Some characteristics of the inotropic effects of histamine H1- and H2-receptor agonists in comparison with those of alpha- and beta-adrenoceptor agonists.

The positive inotropic effects of 2-pyridyl-ethylamine (PEA) and of 4-methylhistamine (4MeH) were studied in isolated guinea-pig ventricular strips electrically stimulated at a rate of 60 and 150/min. The increase in contractile tension induced by PEA (10(-7)-3 X 10(-4) M) in the presence of cimetidine (10(-5) M) was associated with a slight increase in time to peak tension and with a lengthening of the relaxation phase; the positive inotropic effect of PEA was significantly higher at a frequency of 60/min than at 150/min.
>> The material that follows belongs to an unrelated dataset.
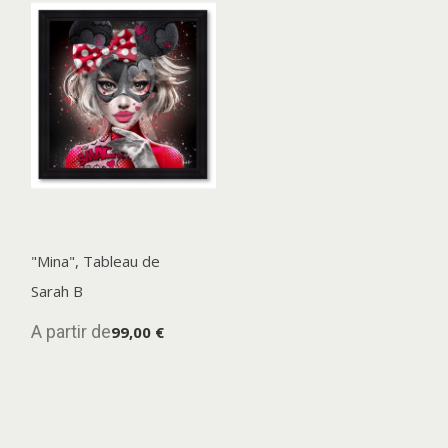
"Mina", Tableau de
Sarah B
A partir de
99,00 €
Conversely, the inotropic response to 4MeH (10(-8)-3 X 10(-6) M) was not frequency dependent, and was associated with an evident decrease in relaxation time. Moreover, 4MeH consistently antagonized, in dose-dependent manner, the negative inotropic effects induced by the calcium antagonistic drug D600 and by lowering calcium concentration in the medium, and was able to restore the contractility abolished by treatment of preparations with a high K+ medium. On the other hand PEA, in the presence of cimetidine, scarcely antagonized the negative inotropic effects induced either by D600 or by low calcium solution, and was unable to restore the contractility of K+-depolarized preparations. The characteristics of the inotropic response of the H1-receptor agonist were very similar to those of the alpha-adrenoceptor agonist phenylephrine. This observation suggests that a common mechanism is probably involved in the inotropic effects mediated by H1 and by alpha receptors, and that this mechanism does not include a stimulation of the calcium transmembrane influx.